# 2 Gallon Fish Bowl w/ Java Plants



## hurley0816 (Sep 18, 2005)

I like it alot! just put some substrate in there and it would be awesome!


----------



## PinoyBoy (Mar 14, 2008)

Looks good. Atleast it's not a betta.


----------



## dacrax07 (Jan 10, 2009)

With some substrate, the bowl will look awesome! I recommend fine black substrate.


----------



## resonator (Jan 27, 2007)

Thanks all. I got a few RCS today and added them. If I can get my hands on a small amount of black substrate, I'll add it too.
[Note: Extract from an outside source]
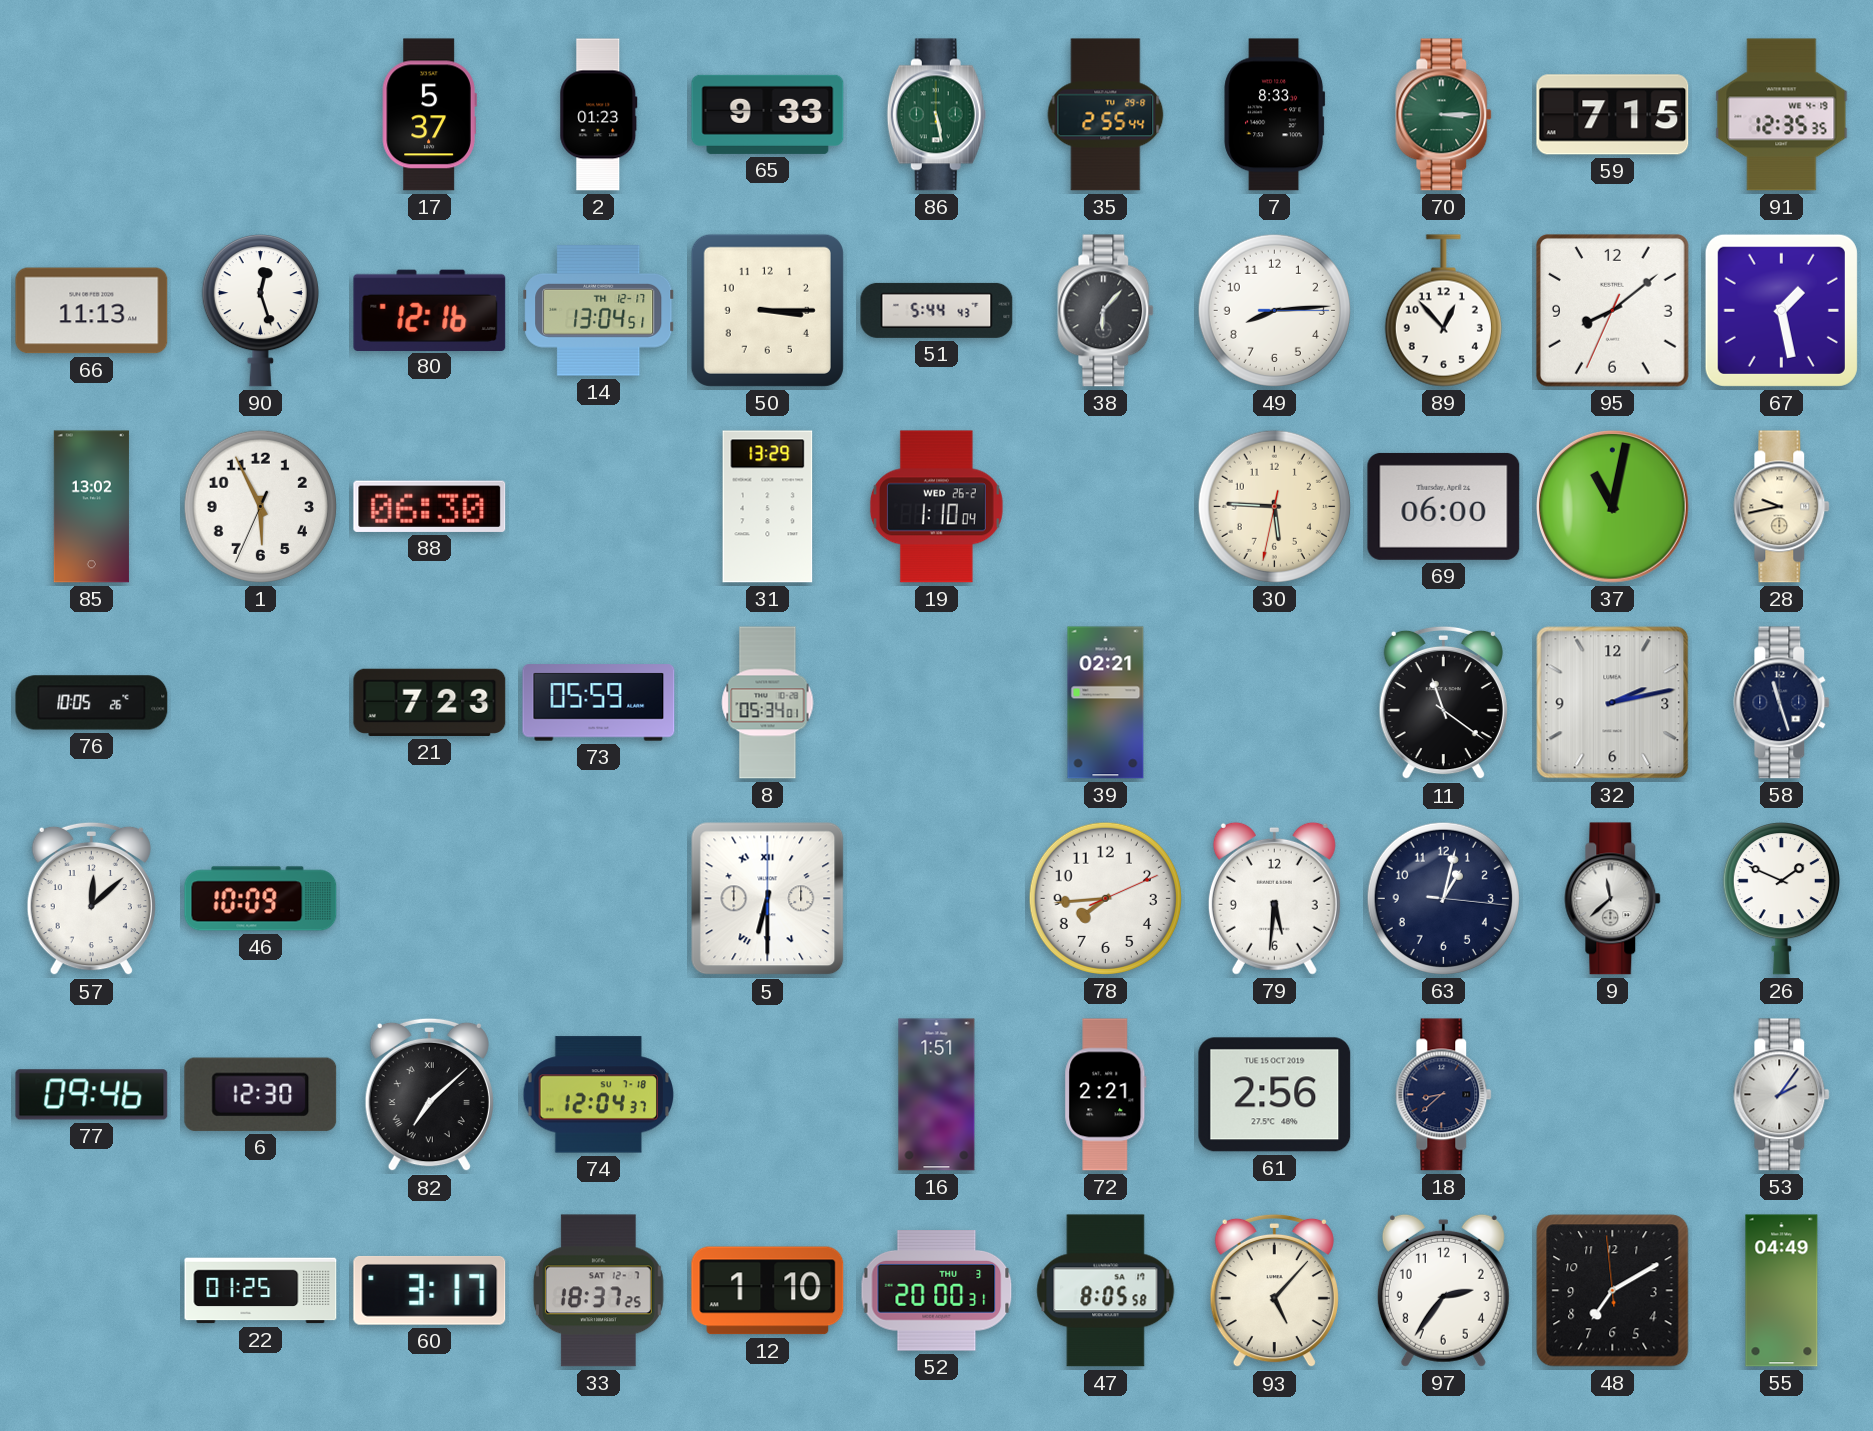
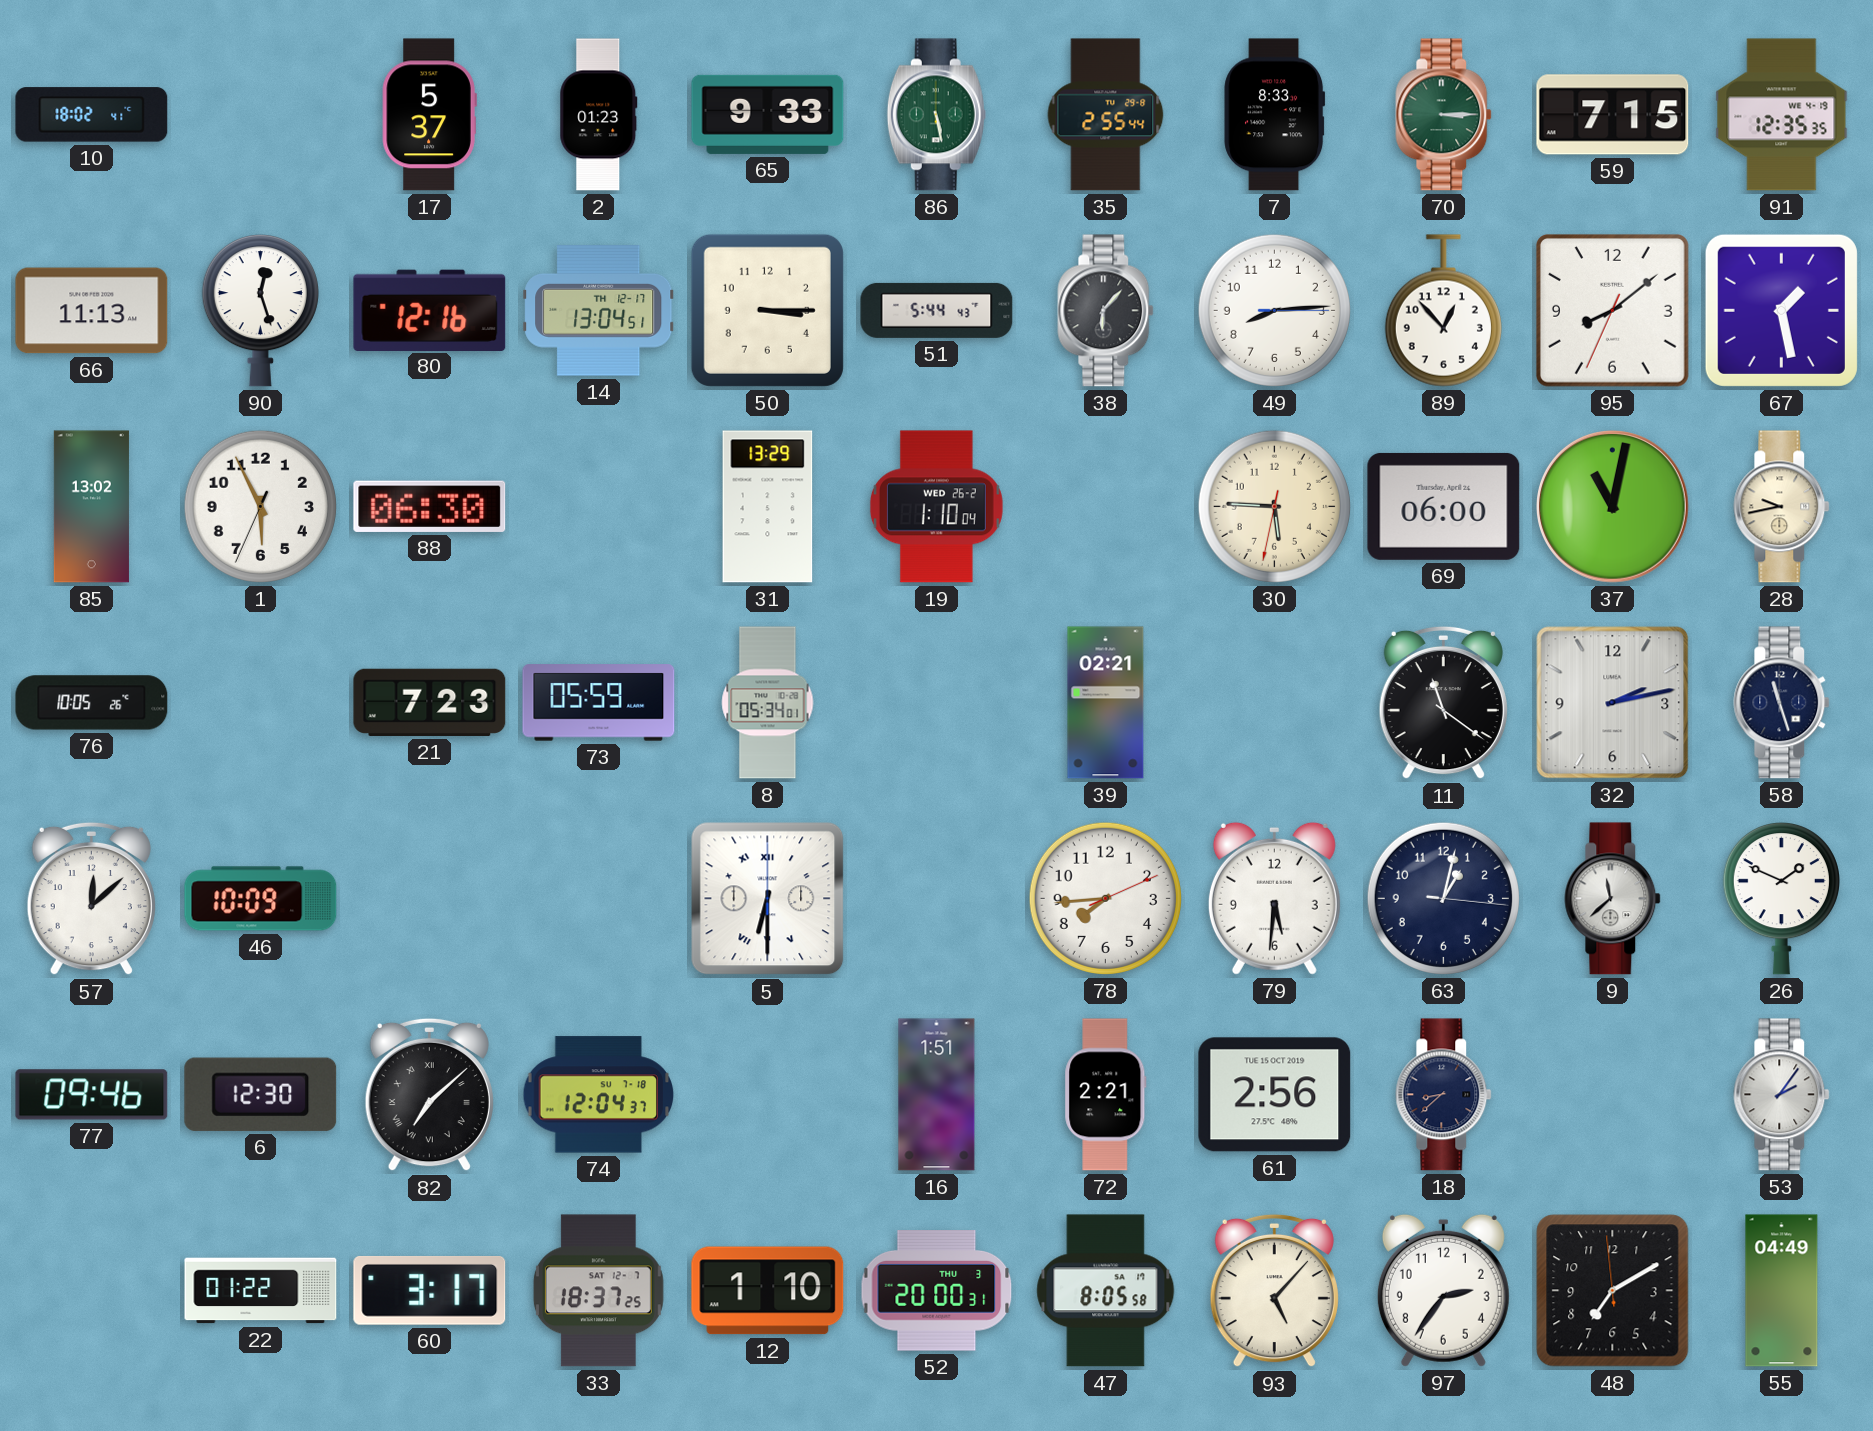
10: none -> 18:02
22: 01:25 -> 01:22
I guess these shrimps.. if breeding, like to bury themselves in the stuff (?)


----------



## dj2005 (Apr 23, 2009)

No RCS do not bury themselves. You might be confusing the term "berried" with "buried." Berried = pregnant shrimp.

Nice looking bowl.


----------



## resonator (Jan 27, 2007)

Heh, yes, you are right, I had "berried" and "burried" confused. And here I thought people who were writing about RCS were just poor spellers. Thanks for the clue!


----------



## inghamb87 (Mar 10, 2010)

Mind if I ask what the bowl is resting on (the base). It almost seems like it's gonna fall ... i know it's a dumb question but had to ask out of curiosity


----------



## resonator (Jan 27, 2007)

It's a ceramic jar with the lid removed. The bowl rests inside of it well. It's nice n' heavy and it makes a really solid base and raises the bowl up for better visibility.


----------



## Cheapskate (Mar 24, 2010)

this looks really nice! I love white clouds!


----------